Das erfahren Sie gleich:

  • Wer neben Blue Origin auf dem Markt der privaten Raumfahrt mitmischt
  • Worin sich die geplanten Raketenstarts von der Konkurrenz unterscheiden
  • Wie wichtig Amazon-Gründer Jeff Bezos das Projekt ist

Während SpaceX und Boeing in diesem Jahr kommerzielle Starts mit Astronauten für die NASA planen, will auch Amazon-Gründer Jeff Bezos mit seinem Unternehmen Blue Origin einen Teil des Marktes abbekommen.

Dazu dient die wiederverwertbare Rakete New Glenn, an der die Firma derzeit parallel zur suborbitalen New Shepard arbeitet.

Blue Origin veröffentlicht erste Animation

Jetzt hat Blue Origin in einer neuen Animation gezeigt, wie der Start der New Glenn aussehen soll.
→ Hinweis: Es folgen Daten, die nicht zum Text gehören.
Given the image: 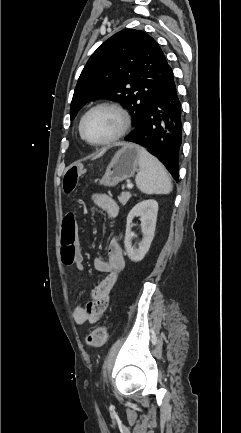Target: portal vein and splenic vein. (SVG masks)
I'll list each match as a JSON object with an SVG mask.
<instances>
[{
    "mask_svg": "<svg viewBox=\"0 0 241 433\" xmlns=\"http://www.w3.org/2000/svg\"><path fill=\"white\" fill-rule=\"evenodd\" d=\"M127 188H128V189H132V188H133V184L128 183V184H127Z\"/></svg>",
    "mask_w": 241,
    "mask_h": 433,
    "instance_id": "18ae733b",
    "label": "portal vein and splenic vein"
}]
</instances>
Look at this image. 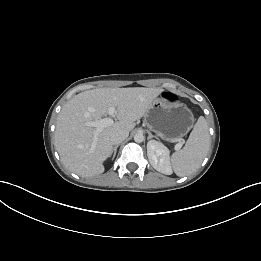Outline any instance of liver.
<instances>
[{
	"label": "liver",
	"instance_id": "1",
	"mask_svg": "<svg viewBox=\"0 0 261 261\" xmlns=\"http://www.w3.org/2000/svg\"><path fill=\"white\" fill-rule=\"evenodd\" d=\"M163 92L159 88H100L81 92L70 99L57 117L55 147L64 166L82 177L91 178L105 170L111 156V134L131 131L151 103ZM114 107L117 120L96 134L87 122L101 119Z\"/></svg>",
	"mask_w": 261,
	"mask_h": 261
}]
</instances>
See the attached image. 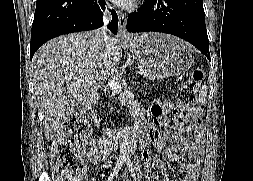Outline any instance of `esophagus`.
<instances>
[{"instance_id": "obj_1", "label": "esophagus", "mask_w": 253, "mask_h": 181, "mask_svg": "<svg viewBox=\"0 0 253 181\" xmlns=\"http://www.w3.org/2000/svg\"><path fill=\"white\" fill-rule=\"evenodd\" d=\"M119 23H118V38L128 39L130 36L126 29V15L122 12L118 13Z\"/></svg>"}]
</instances>
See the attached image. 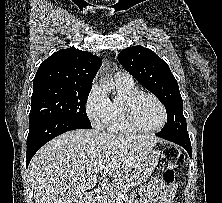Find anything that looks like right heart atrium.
<instances>
[{"label": "right heart atrium", "mask_w": 222, "mask_h": 203, "mask_svg": "<svg viewBox=\"0 0 222 203\" xmlns=\"http://www.w3.org/2000/svg\"><path fill=\"white\" fill-rule=\"evenodd\" d=\"M85 110L95 128L103 129L107 127L111 112V101L99 85L94 84L92 86L86 99Z\"/></svg>", "instance_id": "d8ad5b80"}]
</instances>
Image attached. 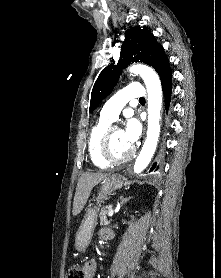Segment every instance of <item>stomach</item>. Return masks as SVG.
Returning a JSON list of instances; mask_svg holds the SVG:
<instances>
[{
    "label": "stomach",
    "mask_w": 221,
    "mask_h": 278,
    "mask_svg": "<svg viewBox=\"0 0 221 278\" xmlns=\"http://www.w3.org/2000/svg\"><path fill=\"white\" fill-rule=\"evenodd\" d=\"M123 186V180L121 176L113 174L105 178L101 184V189L98 195L97 203L100 205L103 199L107 197L115 190L121 189ZM98 207H88L82 223L76 233L75 237V249L83 252L89 246L94 228L97 224Z\"/></svg>",
    "instance_id": "1"
}]
</instances>
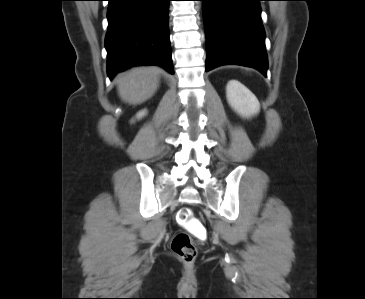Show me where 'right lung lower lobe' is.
I'll use <instances>...</instances> for the list:
<instances>
[{"mask_svg":"<svg viewBox=\"0 0 365 299\" xmlns=\"http://www.w3.org/2000/svg\"><path fill=\"white\" fill-rule=\"evenodd\" d=\"M107 73L157 65L173 74L168 31L170 0H108Z\"/></svg>","mask_w":365,"mask_h":299,"instance_id":"obj_1","label":"right lung lower lobe"}]
</instances>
Dass die Booster-Stufe dabei auf einem Schiff landet, erinnert nicht von ungefähr an die Bakenlandungen von SpaceX. Allerdings rechnet Bezos offenbar mit einer im Gegensatz zur Konkurrenz erhöhten Präzision und Sicherheit: Während das Landefloß von SpaceX aus Sicherheitsgründen unbemannt ist und schon so manche Explosion ertragen musste, landet Blue Origins New Shepard auf einem zur Landeplattform umgebauten und offenbar bemannten Schiff.
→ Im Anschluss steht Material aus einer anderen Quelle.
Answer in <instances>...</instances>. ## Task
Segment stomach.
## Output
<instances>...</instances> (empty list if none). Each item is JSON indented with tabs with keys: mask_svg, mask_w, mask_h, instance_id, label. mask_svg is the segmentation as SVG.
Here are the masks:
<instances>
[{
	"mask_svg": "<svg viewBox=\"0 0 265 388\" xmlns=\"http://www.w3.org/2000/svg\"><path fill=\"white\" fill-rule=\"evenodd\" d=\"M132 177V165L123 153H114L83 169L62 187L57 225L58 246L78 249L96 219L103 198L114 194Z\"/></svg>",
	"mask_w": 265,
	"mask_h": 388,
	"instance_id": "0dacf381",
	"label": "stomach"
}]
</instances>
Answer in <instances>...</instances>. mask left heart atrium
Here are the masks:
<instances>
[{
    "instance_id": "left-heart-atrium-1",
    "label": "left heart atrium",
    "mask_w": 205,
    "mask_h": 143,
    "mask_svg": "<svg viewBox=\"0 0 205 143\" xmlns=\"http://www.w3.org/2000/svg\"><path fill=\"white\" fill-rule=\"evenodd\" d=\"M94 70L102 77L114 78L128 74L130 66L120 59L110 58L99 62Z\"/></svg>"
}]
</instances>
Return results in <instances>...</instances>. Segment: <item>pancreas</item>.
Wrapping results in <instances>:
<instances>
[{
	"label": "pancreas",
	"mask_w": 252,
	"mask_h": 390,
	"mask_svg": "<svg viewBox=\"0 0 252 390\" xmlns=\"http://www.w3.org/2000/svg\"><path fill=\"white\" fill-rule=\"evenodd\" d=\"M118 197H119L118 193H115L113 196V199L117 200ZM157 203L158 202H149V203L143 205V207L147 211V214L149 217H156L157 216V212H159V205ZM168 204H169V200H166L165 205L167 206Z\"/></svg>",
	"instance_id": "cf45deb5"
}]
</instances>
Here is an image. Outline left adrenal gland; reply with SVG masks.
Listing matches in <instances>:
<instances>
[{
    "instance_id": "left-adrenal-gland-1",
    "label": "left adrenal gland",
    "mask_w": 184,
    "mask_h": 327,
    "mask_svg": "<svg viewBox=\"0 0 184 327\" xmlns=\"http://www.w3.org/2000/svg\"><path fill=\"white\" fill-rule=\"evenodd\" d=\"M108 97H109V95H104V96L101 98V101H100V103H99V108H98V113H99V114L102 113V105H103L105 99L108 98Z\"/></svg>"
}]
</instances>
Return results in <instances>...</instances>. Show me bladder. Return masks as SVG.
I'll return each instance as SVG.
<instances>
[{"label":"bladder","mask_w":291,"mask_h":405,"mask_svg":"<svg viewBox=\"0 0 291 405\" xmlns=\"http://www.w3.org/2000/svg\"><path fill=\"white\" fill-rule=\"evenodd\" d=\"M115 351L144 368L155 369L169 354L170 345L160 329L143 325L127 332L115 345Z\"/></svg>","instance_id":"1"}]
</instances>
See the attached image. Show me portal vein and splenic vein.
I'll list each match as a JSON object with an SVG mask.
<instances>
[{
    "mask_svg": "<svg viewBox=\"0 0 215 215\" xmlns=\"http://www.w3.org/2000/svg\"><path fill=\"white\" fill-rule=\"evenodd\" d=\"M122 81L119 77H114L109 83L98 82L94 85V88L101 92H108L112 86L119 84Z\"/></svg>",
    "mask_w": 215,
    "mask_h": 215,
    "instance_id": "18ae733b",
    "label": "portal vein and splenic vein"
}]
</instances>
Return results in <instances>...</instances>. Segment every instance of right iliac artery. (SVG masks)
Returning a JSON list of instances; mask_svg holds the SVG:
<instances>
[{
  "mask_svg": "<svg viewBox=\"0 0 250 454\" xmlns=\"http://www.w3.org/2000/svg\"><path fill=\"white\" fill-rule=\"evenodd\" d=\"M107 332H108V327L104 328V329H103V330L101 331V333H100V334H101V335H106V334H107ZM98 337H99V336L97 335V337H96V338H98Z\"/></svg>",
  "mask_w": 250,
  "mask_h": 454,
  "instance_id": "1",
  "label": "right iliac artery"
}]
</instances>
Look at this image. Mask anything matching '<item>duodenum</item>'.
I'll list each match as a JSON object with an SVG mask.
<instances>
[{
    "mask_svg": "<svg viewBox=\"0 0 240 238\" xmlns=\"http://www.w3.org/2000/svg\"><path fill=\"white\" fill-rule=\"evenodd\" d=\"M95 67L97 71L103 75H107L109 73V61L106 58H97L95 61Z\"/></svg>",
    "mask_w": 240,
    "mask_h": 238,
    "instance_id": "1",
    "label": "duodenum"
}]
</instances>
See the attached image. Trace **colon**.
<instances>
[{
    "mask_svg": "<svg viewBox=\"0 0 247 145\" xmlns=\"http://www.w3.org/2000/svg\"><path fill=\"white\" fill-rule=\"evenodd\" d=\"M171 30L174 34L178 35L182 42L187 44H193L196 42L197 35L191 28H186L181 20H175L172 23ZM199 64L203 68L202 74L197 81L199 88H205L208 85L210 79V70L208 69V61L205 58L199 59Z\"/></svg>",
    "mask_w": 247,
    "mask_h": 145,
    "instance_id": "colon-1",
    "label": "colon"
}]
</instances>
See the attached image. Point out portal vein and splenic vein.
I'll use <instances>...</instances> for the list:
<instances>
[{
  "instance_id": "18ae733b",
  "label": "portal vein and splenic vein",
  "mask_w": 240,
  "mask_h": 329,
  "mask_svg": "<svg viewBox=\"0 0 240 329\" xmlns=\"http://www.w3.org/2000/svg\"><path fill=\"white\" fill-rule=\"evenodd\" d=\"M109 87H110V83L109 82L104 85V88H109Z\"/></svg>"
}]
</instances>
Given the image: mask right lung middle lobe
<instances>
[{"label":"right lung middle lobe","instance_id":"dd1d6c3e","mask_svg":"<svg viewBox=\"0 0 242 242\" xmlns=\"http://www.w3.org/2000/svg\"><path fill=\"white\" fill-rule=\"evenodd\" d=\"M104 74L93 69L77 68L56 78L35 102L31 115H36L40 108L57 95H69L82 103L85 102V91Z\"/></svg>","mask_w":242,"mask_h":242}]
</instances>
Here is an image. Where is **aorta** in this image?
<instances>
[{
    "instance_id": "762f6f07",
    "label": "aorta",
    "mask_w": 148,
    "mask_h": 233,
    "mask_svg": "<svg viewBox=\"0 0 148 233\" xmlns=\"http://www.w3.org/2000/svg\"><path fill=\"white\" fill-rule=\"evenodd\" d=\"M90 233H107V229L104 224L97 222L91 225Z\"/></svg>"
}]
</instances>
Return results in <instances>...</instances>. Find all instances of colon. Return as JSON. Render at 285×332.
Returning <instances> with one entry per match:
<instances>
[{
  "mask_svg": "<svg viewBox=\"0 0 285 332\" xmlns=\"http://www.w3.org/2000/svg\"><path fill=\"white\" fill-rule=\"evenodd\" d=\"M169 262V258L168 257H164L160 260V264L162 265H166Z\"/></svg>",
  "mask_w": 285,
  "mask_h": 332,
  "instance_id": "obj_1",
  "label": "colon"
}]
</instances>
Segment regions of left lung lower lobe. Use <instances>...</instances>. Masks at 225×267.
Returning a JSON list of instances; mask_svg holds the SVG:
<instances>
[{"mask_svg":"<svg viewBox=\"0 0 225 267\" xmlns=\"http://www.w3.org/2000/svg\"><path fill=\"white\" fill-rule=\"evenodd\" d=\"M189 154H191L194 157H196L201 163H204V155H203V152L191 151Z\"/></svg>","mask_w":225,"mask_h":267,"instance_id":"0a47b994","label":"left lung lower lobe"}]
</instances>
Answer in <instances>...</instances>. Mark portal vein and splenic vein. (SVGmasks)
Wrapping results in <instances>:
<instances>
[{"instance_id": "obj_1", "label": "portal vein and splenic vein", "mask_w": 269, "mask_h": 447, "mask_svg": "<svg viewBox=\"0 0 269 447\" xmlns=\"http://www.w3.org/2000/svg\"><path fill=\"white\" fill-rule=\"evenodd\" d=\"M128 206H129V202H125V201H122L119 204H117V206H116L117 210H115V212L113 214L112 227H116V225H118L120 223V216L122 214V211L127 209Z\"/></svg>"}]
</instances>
Nicht nur landet die untere Hälfte der New Shepard auf einem Schiff, dieses ist – zumindest in der Animation – auch noch in Fahrt. Jeff Bezos hatte allerdings bereits nach den ersten erfolgreichen Tests der deutlich kleineren New Shepard angekündigt, seine Firma könne die Technologie für größere Raketen recht einfach entwickeln: Es sei schließlich leichter, ein großes Objekt zu balancieren, als ein kleines, wie jeder mit einem Bleistift und einem Besen ausprobieren könne.

Blue Origin: Die New Glenn

Die New Glenn soll eine ziemlich große Rakete werden: Mit einer Höhe von 95 Metern ist die Zielsetzung eine Transportfähigkeit von bis zu 50 Tonnen Nutzlast in einen niedrigen Erdorbit. Das sind zwar 20 Tonnen weniger als bei der SpaceX Falcon Heavy, diese hat dafür allerdings auch drei parallele Booster-Stufen (und ist mehr als 20 Meter kürzer).
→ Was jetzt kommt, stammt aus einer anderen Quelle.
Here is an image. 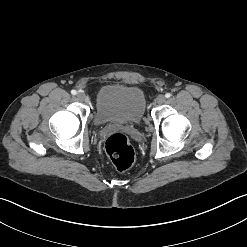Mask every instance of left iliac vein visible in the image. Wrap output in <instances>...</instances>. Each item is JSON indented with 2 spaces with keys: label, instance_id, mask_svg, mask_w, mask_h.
I'll list each match as a JSON object with an SVG mask.
<instances>
[{
  "label": "left iliac vein",
  "instance_id": "obj_1",
  "mask_svg": "<svg viewBox=\"0 0 247 247\" xmlns=\"http://www.w3.org/2000/svg\"><path fill=\"white\" fill-rule=\"evenodd\" d=\"M165 100H166V97L164 95H159L157 97V103L158 104H163L165 102Z\"/></svg>",
  "mask_w": 247,
  "mask_h": 247
}]
</instances>
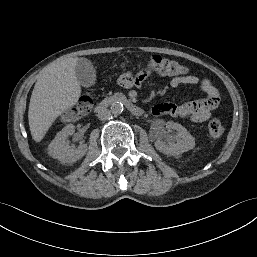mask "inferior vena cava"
I'll return each mask as SVG.
<instances>
[{"mask_svg":"<svg viewBox=\"0 0 257 257\" xmlns=\"http://www.w3.org/2000/svg\"><path fill=\"white\" fill-rule=\"evenodd\" d=\"M97 116L99 120H108L111 117V111L106 108H99Z\"/></svg>","mask_w":257,"mask_h":257,"instance_id":"1","label":"inferior vena cava"}]
</instances>
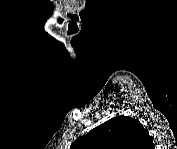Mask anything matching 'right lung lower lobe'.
I'll use <instances>...</instances> for the list:
<instances>
[{"label":"right lung lower lobe","mask_w":177,"mask_h":149,"mask_svg":"<svg viewBox=\"0 0 177 149\" xmlns=\"http://www.w3.org/2000/svg\"><path fill=\"white\" fill-rule=\"evenodd\" d=\"M143 142H146L147 143V146H152L153 147V141H152V138L150 137V135H148V136H146L145 138H144V141ZM150 143H152L151 145H150Z\"/></svg>","instance_id":"98d812e1"}]
</instances>
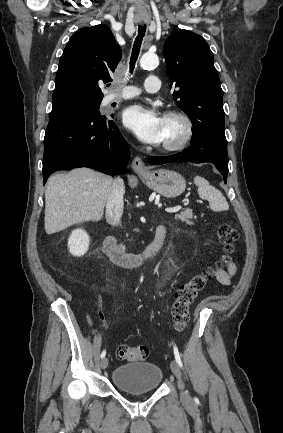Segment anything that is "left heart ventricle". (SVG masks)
Listing matches in <instances>:
<instances>
[{"label":"left heart ventricle","instance_id":"left-heart-ventricle-1","mask_svg":"<svg viewBox=\"0 0 283 433\" xmlns=\"http://www.w3.org/2000/svg\"><path fill=\"white\" fill-rule=\"evenodd\" d=\"M163 122H164V131H165L164 143L177 142L184 133L183 122L178 118H167V117H164ZM164 143L161 149L165 147Z\"/></svg>","mask_w":283,"mask_h":433}]
</instances>
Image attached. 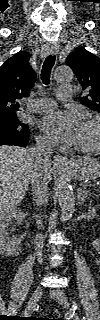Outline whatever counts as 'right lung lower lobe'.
<instances>
[{
	"mask_svg": "<svg viewBox=\"0 0 100 320\" xmlns=\"http://www.w3.org/2000/svg\"><path fill=\"white\" fill-rule=\"evenodd\" d=\"M29 136H6L5 138H0V145H16L25 147L28 144Z\"/></svg>",
	"mask_w": 100,
	"mask_h": 320,
	"instance_id": "1",
	"label": "right lung lower lobe"
}]
</instances>
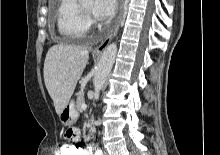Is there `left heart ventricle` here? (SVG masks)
<instances>
[{
	"mask_svg": "<svg viewBox=\"0 0 220 155\" xmlns=\"http://www.w3.org/2000/svg\"><path fill=\"white\" fill-rule=\"evenodd\" d=\"M80 3H81V5L83 6L84 9L91 12L92 7H93V1L92 0H83Z\"/></svg>",
	"mask_w": 220,
	"mask_h": 155,
	"instance_id": "left-heart-ventricle-1",
	"label": "left heart ventricle"
}]
</instances>
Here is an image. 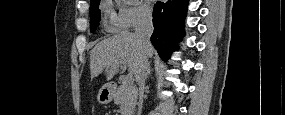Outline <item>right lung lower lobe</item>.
I'll return each instance as SVG.
<instances>
[{
  "instance_id": "right-lung-lower-lobe-1",
  "label": "right lung lower lobe",
  "mask_w": 285,
  "mask_h": 115,
  "mask_svg": "<svg viewBox=\"0 0 285 115\" xmlns=\"http://www.w3.org/2000/svg\"><path fill=\"white\" fill-rule=\"evenodd\" d=\"M188 0L157 2L153 9L154 33L151 42L162 60L167 61L177 49L175 43L184 35V19Z\"/></svg>"
}]
</instances>
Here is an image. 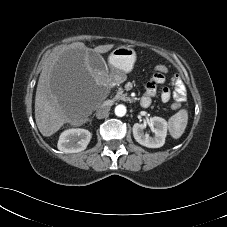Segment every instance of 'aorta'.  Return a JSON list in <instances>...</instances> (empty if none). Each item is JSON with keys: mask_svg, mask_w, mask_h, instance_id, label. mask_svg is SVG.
<instances>
[{"mask_svg": "<svg viewBox=\"0 0 227 227\" xmlns=\"http://www.w3.org/2000/svg\"><path fill=\"white\" fill-rule=\"evenodd\" d=\"M126 114V107L122 104L115 107V115L118 117H123Z\"/></svg>", "mask_w": 227, "mask_h": 227, "instance_id": "762f6f07", "label": "aorta"}]
</instances>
Neben der Schiffslandung zeigt das aktuelle Video vom geplanten Flugablauf der New Glenn auch, dass diese vor dem Start liegend transportiert wird. Das sieht unter anderem auch der Plan für die neue Ariane der ESA vor und es macht die Logistik und Infrastruktur für die Startvorbereitung einfacher.

Jeff Bezos' wichtigstes Projekt

Blue Origin benennt seine Raketen bisher nach US-Astronauten, deren Erstlingsrekorde die einzelnen Projekte erreichen sollen. Die New Shepard ist benannt nach Alan Shepard, dem ersten Amerikaner im All. Die New Glenn trägt den Namen von John Glenn, der als erster Amerikaner die Erde im Orbit umkreiste.

Eine ebenfalls angedachte New Armstrong dürfte entsprechend dazu in der Lage sein, Menschen zum Mond zu bringen. Jeff Bezos hat bereits mehrfach betont, Blue Origin sei für ihn persönlich das wichtigste Projekt. Jetzt muss die Firma den Vorsprung von SpaceX einholen, um einen Marktanteil in Sachen private Raumfahrt zu erobern.